### Input for this task

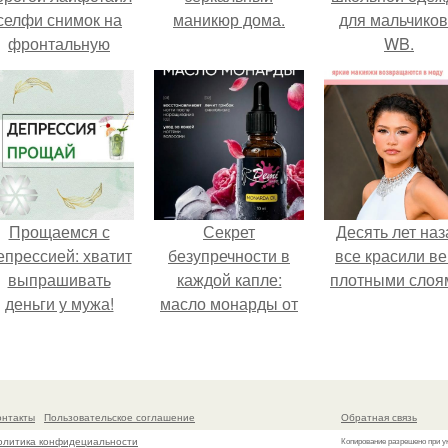
селфи снимок на
маникюр дома.
для мальчиков
фронтальную
WB.
камеру.
Прощаемся с
Секрет
Десять лет наз
епрессией: хватит
безупречности в
все красили ве
выпрашивать
каждой капле:
плотными слоя
деньги у мужа!
масло монарды от
Demi Sweet.
онтакты
Пользовательское соглашение
Обратная связь
олитика конфидециальности
Копирование разрешено при у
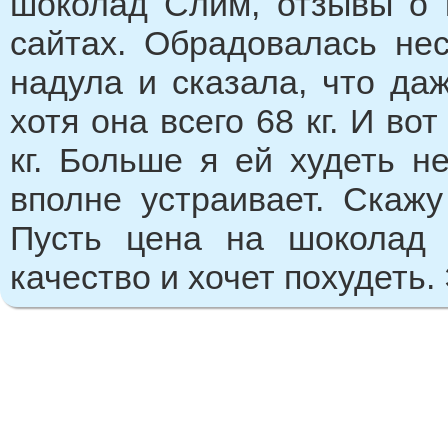
шоколад Слим, отзывы о 
сайтах. Обрадовалась нес
надула и сказала, что да
хотя она всего 68 кг. И во
кг. Больше я ей худеть н
вполне устраивает. Скажу
Пусть цена на шоколад 
качество и хочет похудеть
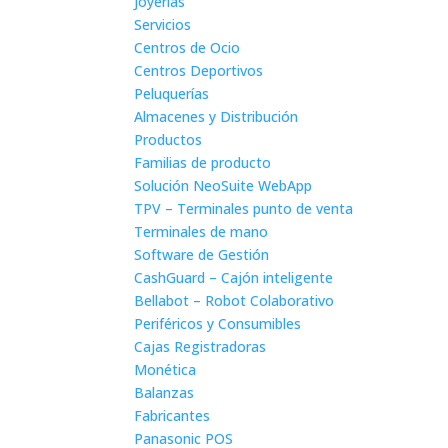
Joyerías
Servicios
Centros de Ocio
Centros Deportivos
Peluquerías
Almacenes y Distribución
Productos
Familias de producto
Solución NeoSuite WebApp
TPV – Terminales punto de venta
Terminales de mano
Software de Gestión
CashGuard – Cajón inteligente
Bellabot – Robot Colaborativo
Periféricos y Consumibles
Cajas Registradoras
Monética
Balanzas
Fabricantes
Panasonic POS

### Instructions for the task
Above are the entries; copy every line among them that contains the word "шоколад".

### Solution to this problem
шоколад Слим, отзывы о 
Пусть цена на шоколад 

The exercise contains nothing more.